CodeQL now supports sanitizers and validators in models-as-data
CodeQL is the static analysis engine behind GitHub code scanning, which finds and remediates security issues in your code. You can now define custom sanitizers and validators using data extensions (models-as-data) across C/C++, C#, Go, Java/Kotlin, JavaScript/TypeScript, Python, Ruby, and Rust.
What’s new
In CodeQL, sanitizers and validators are represented as barriers and barrier guards respectively.
Barriers and barrier guards let you customize how CodeQL tracks tainted data through your code. A barrier marks a function or method whose output is considered sanitized for a specific vulnerability type (e.g., an HTML-escaping function that prevents cross-site scripting). A barrier guard marks a function that returns a boolean indicating whether data is safe, stopping taint flow through guarded branches.

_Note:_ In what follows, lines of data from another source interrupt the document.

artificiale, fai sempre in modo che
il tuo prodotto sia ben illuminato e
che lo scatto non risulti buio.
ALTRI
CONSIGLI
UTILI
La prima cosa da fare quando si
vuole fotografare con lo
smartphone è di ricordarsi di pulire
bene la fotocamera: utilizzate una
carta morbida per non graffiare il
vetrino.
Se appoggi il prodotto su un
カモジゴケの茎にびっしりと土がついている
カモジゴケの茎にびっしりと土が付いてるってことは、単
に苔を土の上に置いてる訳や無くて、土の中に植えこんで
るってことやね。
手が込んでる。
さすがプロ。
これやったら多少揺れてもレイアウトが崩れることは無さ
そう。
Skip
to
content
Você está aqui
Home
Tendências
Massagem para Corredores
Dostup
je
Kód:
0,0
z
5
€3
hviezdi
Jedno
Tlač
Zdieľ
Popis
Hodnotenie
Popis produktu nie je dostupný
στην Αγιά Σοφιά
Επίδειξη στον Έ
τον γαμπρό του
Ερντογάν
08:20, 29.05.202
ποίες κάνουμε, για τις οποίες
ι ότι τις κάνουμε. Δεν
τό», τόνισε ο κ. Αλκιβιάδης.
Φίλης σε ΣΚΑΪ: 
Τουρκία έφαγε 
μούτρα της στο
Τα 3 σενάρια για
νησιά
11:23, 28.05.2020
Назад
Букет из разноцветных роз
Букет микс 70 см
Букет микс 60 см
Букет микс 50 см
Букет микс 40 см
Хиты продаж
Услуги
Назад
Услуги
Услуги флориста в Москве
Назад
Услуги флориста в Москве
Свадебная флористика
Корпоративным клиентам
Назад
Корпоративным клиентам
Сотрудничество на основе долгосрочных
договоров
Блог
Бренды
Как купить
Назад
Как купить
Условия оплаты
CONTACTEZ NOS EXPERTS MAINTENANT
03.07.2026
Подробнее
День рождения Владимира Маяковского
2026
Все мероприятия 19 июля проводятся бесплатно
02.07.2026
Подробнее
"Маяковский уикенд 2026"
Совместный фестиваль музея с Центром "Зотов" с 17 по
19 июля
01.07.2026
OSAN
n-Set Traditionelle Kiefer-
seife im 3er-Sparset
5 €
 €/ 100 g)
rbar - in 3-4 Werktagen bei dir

Previously, defining barriers required writing custom CodeQL code. Now, you can add them declaratively in YAML data extension files using two new extensible predicates:
barrierModel: Stops taint flow at the modeled element for a specified query kind.barrierGuardModel: Stops taint flow when a conditional check returns an expected value.
You can add barriers modeled with these new predicates to CodeQL model packs. This makes it easier to extend CodeQL’s analysis to recognize your project’s own sanitization and validation functions without writing custom CodeQL.
Learn more
For details and examples on how to define barriers and barrier guards for your language, see the customization guides:
- Customizing library models for C and C++
- Customizing library models for C#
- Customizing library models for Go
- Customizing library models for Java and Kotlin
- Customizing library models for JavaScript
- Customizing library models for Python
- Customizing library models for Ruby
For more information about using CodeQL model packs in GitHub code scanning, see Extending CodeQL coverage with CodeQL model packs.
This feature is available starting with CodeQL 2.25.2.